Question

Two identical wires are used to make toroids $\text{A}$ and $\text{B}$ of cross-sectional radius $a$ and $b$ respectively. Average radii of toroid $\text{A}$ and $\text{B}$ are $r$ and $2r$ respectively. Find the ratio of magnetic field of $\text{A}$ and $\text{B}$, if they are connected across a battery of emf $E$ and $3E$ respectively.
[ wire is closely wounded]

• A. $\frac{3b}{2a}$
• B. $\frac{3a}{2b}$
• C. $\frac{2a}{3b}$
• D. $\frac{2b}{3a}$

Answer 1

The correct option is D $\frac{2b}{3a}$

Let the length of the wire be $L$ and resistance be $R$.

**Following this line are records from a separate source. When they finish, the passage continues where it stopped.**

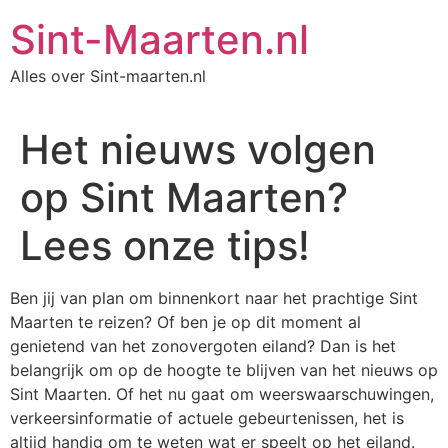
Ga
Sint-Maarten.nl
naar
de
Alles over Sint-maarten.nl
inhoud
Het nieuws volgen
op Sint Maarten?
Lees onze tips!
Ben jij van plan om binnenkort naar het prachtige Sint
Maarten te reizen? Of ben je op dit moment al
genietend van het zonovergoten eiland? Dan is het
belangrijk om op de hoogte te blijven van het nieuws op
Sint Maarten. Of het nu gaat om weerswaarschuwingen,
verkeersinformatie of actuele gebeurtenissen, het is
altijd handig om te weten wat er speelt op het eiland.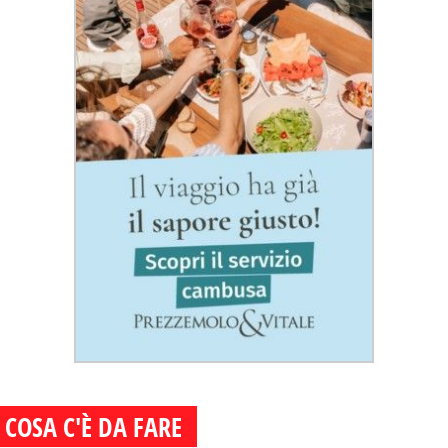
COSA C'È DA FARE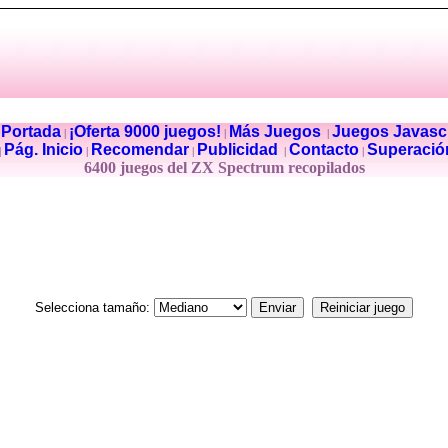
Portada
¡Oferta 9000 juegos!
Más Juegos
Juegos Javascr
|
|
|
|
Pág. Inicio
Recomendar
Publicidad
Contacto
Superació
|
|
|
|
|
6400 juegos del ZX Spectrum recopilados
Selecciona tamaño: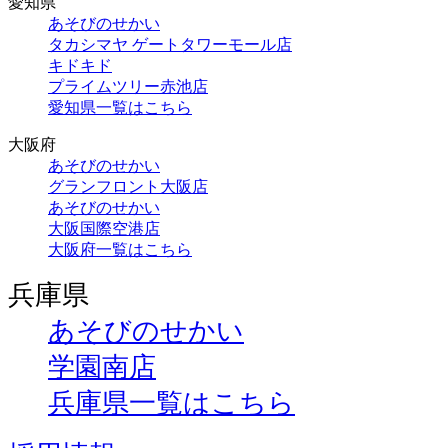
愛知県
あそびのせかい
タカシマヤ ゲートタワーモール店
キドキド
プライムツリー赤池店
愛知県一覧はこちら
大阪府
あそびのせかい
グランフロント大阪店
あそびのせかい
大阪国際空港店
大阪府一覧はこちら
兵庫県
あそびのせかい
学園南店
兵庫県一覧はこちら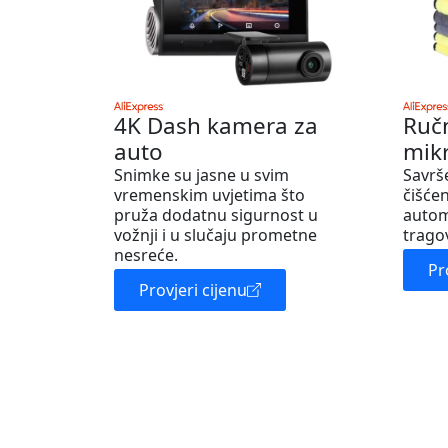
4K Dash kamera za
Ruč
auto
mik
Snimke su jasne u svim
Savrš
vremenskim uvjetima što
čišćen
pruža dodatnu sigurnost u
autom
vožnji i u slučaju prometne
trago
nesreće.
Pr
Provjeri cijenu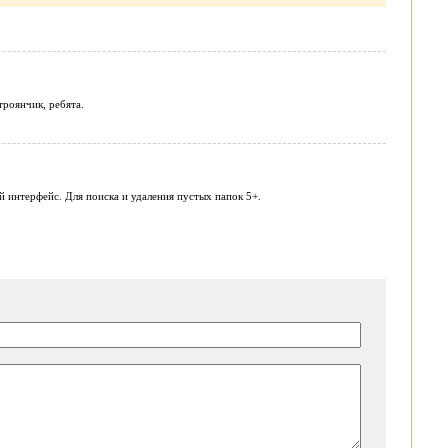
троянчик, ребята.
й интерфейс. Для поиска и удаления пустых папок 5+.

Current in $\text{A}$, $i_A=\frac{V_A}{R}=\frac{E}{R}$

Similarly, current in $\text{B}$, $i_B=\frac{3E}{R}$

Length of one turn of $\text{A}$, $l_A=2\pi a$

Similarly, $l_B=2\pi b$

So, total number of turns of $\text{A}$,
$N_A=\frac{L}{l_A}=\frac{L}{2\pi a}$

Similarly, $N_B=\frac{L}{l_B}=\frac{L}{2\pi b}$

Now using formula of magnetic field inside the core of toroid,

$B=\frac{{\mu }_{0}Ni}{2\pi r}$

So, for toroid $\text{A}$,
$B_A=\frac{{\mu }_0{N}_A{i}_A}{2\pi r_A}=\frac{{\mu }_0\left(\frac{L}{2\pi a}\right)\times \frac{E}{R}}{2\pi \times r}$

Similarly,
$B_B=\frac{{\mu }_0{N}_B{i}_B}{2\pi r_B}=\frac{{\mu }_0\left(\frac{L}{2\pi b}\right)\times \frac{3E}{R}}{2\pi \times \left(2r\right)}$

$\therefore \frac{B_A}{B_B}=\frac{2b}{3a}$

Hence, option $\left(d\right)$ is right.